After all these years of being involved in ‘Big Data’, I have finally got around to write this blog, entitled, “Big Data – Definitions, Myths & Misconceptions”.

As I wrote that statement, I got the same feeling as if I asked the question, “What is God? What is the meaning of life!”. Such is the fervour and hype around this topic these days. There are countless books explaining how Big Data is already revolutionising our world. There are legions of companies saying that they are doing it.

But what does it mean?

Here is the trusted Gartner definition.

Big Data is high-volume, high-velocity and/or high-variety information assets that demand cost-effective, innovative forms of information processing that enable enhanced insight, decision making, and process automation.

I am sorry but I still don’t feel much the wiser! However like the most profound Zen Koans meaning is realised beneath the surface of the words.

So let dive in!

HIGH-VOLUME, HIGH-VELOCITY and/or HIGH VARIETY

To me these terms describe the characteristics of the information we are dealing with. Years before I worked in big data I worked in enterprise content management.

My clients were large multinational institutions, that needed to store Terra Bytes upon Terra Bytes of data for purposes ranging from regulatory compliance to supporting business critical operations. I suppose this is what comes to my mind when I think of high volume.

The next is High Velocity! To me that means the rate at which information systems are receiving and processing information. Consider an enterprise resource planning application for example an airline reservation system or a large supermarket distribution centre. Information is being updated continuously by in some cases thousands of concurrent users.

The final term is High Variety. Speaking from my enterprise content management background this means the range of the types of documents and content produced by a large institution. In many of the companies I consulted for, these documents were often unstructured Microsoft office documents, PDF’s, Audio and Video.
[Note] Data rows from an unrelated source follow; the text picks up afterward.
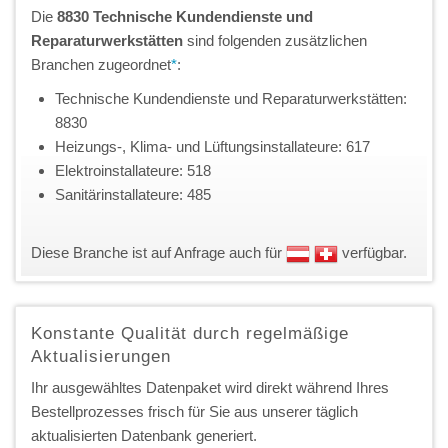
Die
8830 Technische Kundendienste und
Reparaturwerkstätten
sind folgenden zusätzlichen
Branchen zugeordnet
*
:
Technische Kundendienste und Reparaturwerkstätten:
8830
Heizungs-, Klima- und Lüftungsinstallateure: 617
Elektroinstallateure: 518
Sanitärinstallateure: 485
Diese Branche ist auf Anfrage auch für
verfügbar.
Konstante Qualität durch regelmäßige
Aktualisierungen
Ihr ausgewähltes Datenpaket wird direkt während Ihres
Bestellprozesses frisch für Sie aus unserer täglich
aktualisierten Datenbank generiert.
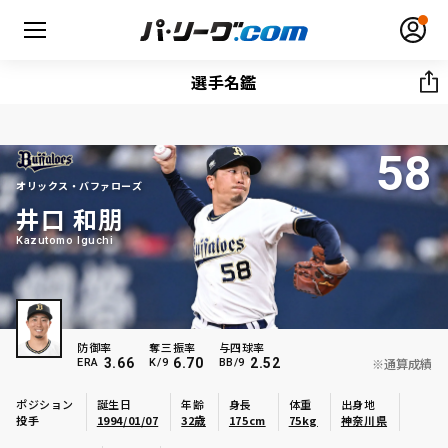
選手名鑑
58
無料アカウント登録
ログイン
オリックス・バファローズ
井口 和朋
HOME
Kazutomo Iguchi
動画
日程・結果
防御率
奪三振率
与四球率
3.66
6.70
2.52
※通算成績
ERA
K/9
BB/9
順位表･成績
ポジション
誕生日
年齢
身長
体重
出身地
投手
1994/01/07
32歳
175cm
75kg
神奈川県
1軍公式戦
選手名鑑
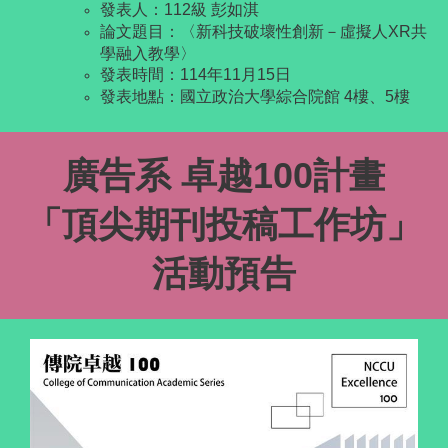
發表人：112級 彭如淇
論文題目：〈新科技破壞性創新－虛擬人XR共
學融入教學〉
發表時間：114年11月15日
發表地點：國立政治大學綜合院館 4樓、5樓
廣告系 卓越100計畫
「頂尖期刊投稿工作坊」
活動預告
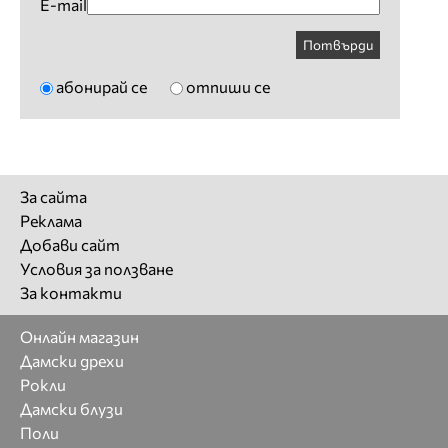
E-mail
Потвърди
абонирай се
отпиши се
За сайта
Реклама
Добави сайт
Условия за ползване
За контакти
Онлайн магазин
Дамски дрехи
Рокли
Дамски блузи
Поли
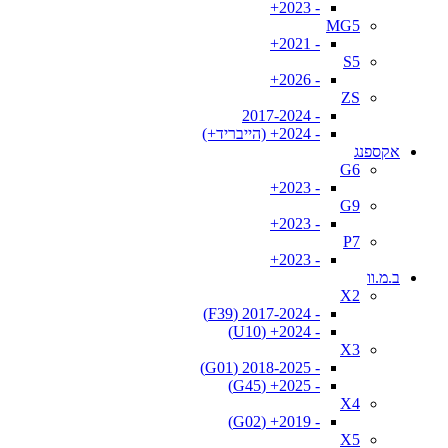
- 2023+
MG5
- 2021+
S5
- 2026+
ZS
- 2017-2024
- 2024+ (הייבריד+)
אקספנג
G6
- 2023+
G9
- 2023+
P7
- 2023+
ב.מ.וו
X2
- 2017-2024 (F39)
- 2024+ (U10)
X3
- 2018-2025 (G01)
- 2025+ (G45)
X4
- 2019+ (G02)
X5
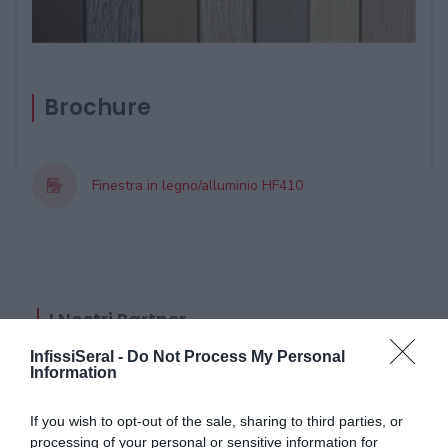
Brochure
Finestra in legno/alluminio HF410
I Nostri Partner
InfissiSeral -
Do Not Process My Personal
Information
If you wish to opt-out of the sale, sharing to third parties, or
processing of your personal or sensitive information for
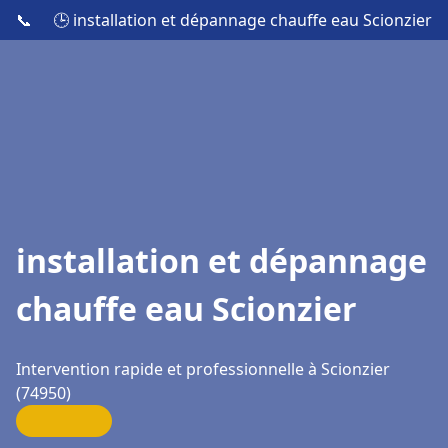
📞
🕒 installation et dépannage chauffe eau Scionzier
installation et dépannage
chauffe eau Scionzier
Intervention rapide et professionnelle à Scionzier
(74950)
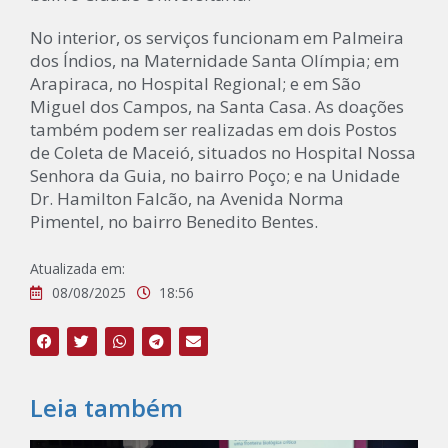
No interior, os serviços funcionam em Palmeira
dos Índios, na Maternidade Santa Olímpia; em
Arapiraca, no Hospital Regional; e em São
Miguel dos Campos, na Santa Casa. As doações
também podem ser realizadas em dois Postos
de Coleta de Maceió, situados no Hospital Nossa
Senhora da Guia, no bairro Poço; e na Unidade
Dr. Hamilton Falcão, na Avenida Norma
Pimentel, no bairro Benedito Bentes.
Atualizada em:
08/08/2025
18:56
Leia também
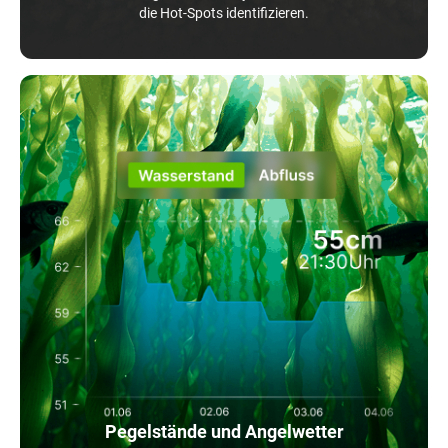
die Hot-Spots identifizieren.
Pegelstände und Angelwetter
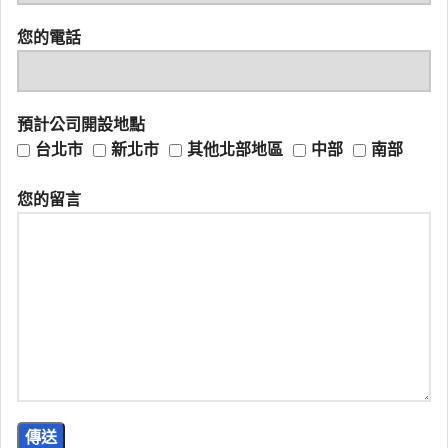
您的電話
預計公司開設地點
台北市
新北市
其他北部地區
中部
南部
您的留言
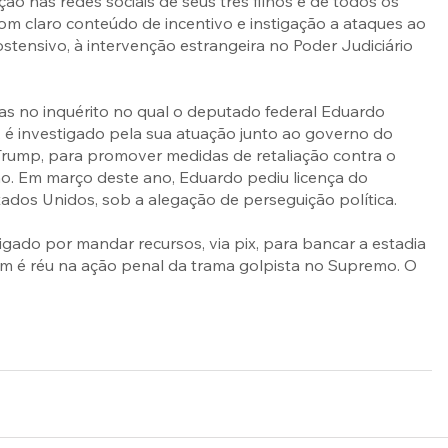
ção nas redes sociais de seus três filhos e de todos os 
com claro conteúdo de incentivo e instigação a ataques ao 
stensivo, à intervenção estrangeira no Poder Judiciário 
s no inquérito no qual o deputado federal Eduardo 
, é investigado pela sua atuação junto ao governo do 
rump, para promover medidas de retaliação contra o 
mo. Em março deste ano, Eduardo pediu licença do 
ados Unidos, sob a alegação de perseguição política. 
igado por mandar recursos, via pix, para bancar a estadia 
ém é réu na ação penal da trama golpista no Supremo. O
In addition to these documents were information in large database (structure data – built against a schema) and information in XML format.

Then we had the semi – structured metadata. A wide variety of information types, data and formats.

Now we have have delved into the meaning beneath the surface of these words high-volume, high-velocity and/or high variety, I am getting the feeling that although I have just explored these characteristics from my experience of enterprise content management, that actually these characteristics have been with us for a long while.

Consider something like these institutions, “Library of Congress, British Library, Bibliothèque nationale de France”. There are of course libraries with thousands upon thousands of books. Here the volume term is obvious, shelves as far as the eye can see. Variety, the range of topics and the Velocity the number of new publications coming in or books being tracked as they are borrowed.

If this was all Big Data was about then it feels that it’s the same old, same old but with a modern branding.

So here is a MISCONCEPTION. Big data is where you just have lots of information and its a rebadge of technology and concepts we have been using forever. It’s not of course…

The second part of the Gartner definition takes that misconception apart as its about getting something useful from these collections of information.

From my experience in enterprise content management that meant ensuring that the information can be retrieved after it being stored.

Taking the library example say I was looking for the book, “War and Peace”, rather than spending the next hundred years trying to find it on one of the myriad of shelves, it would be useful if all the books were tagged on Title, Subject, Author, location, What we are doing of course is applying metadata to retrieve documents.

What if we were trying to ask another question? Find me the book where two characters Pierre Bezukhov and Natasha Rostova marry. If they do, to bring up the precise sections of the book where they do!

We would need not only to do a full text search but natural language search too. This ‘little’ requirement brings with it a huge amount of work beneath the scene to deliver it. Now add to this a demand that we bring the information back in less than 4 seconds.

Let’s take another example. I want to know the number of books borrowed and any given time, organised into fiction/non-fiction, topic and author.

I want to be able to learn something about the demographics of the borrowers? Now that’s a question that uses an entirely different asset class of information.

Now what if I wanted to know this information to plan an advertising campaign or create the market for additional services?

Now we are taking Big Data!

Big Data is a place where we are no longer observing our systems but engaging with them to create value through gaining insight from the information being gathered every moment.

So what’s the myth? To create these systems its prohibitively expensive! Like imagine digitising the entire contents of a library. Well since the beginning of this new millennium, this Herculean effort has been going on and by now most of humanities greatest literature has probably been digitised. Meanwhile every new publication is being born digitised first!!! So it’s been paid for already!

Here is another myth! The use of advanced math for analysing trends and patterns in data such as complex machine learning algorithms are for university research labs or the closed doors of the likes of Google! Use of advanced computing techniques such as cluster programming is beyond the reach of your coders.

All a big myth! Why??

Because in the last two years these techniques have been packaged and made accessible, they are now waiting to be leveraged. This leads to a new frontier.

What if Big Data could be about gaining insight from all the information we have locked away in our current information systems? In many large companies information is dispersed in a variety of repositories? What if we could mine this information? What could we learn? Why not use the latest machine learning and cluster computing to do just that?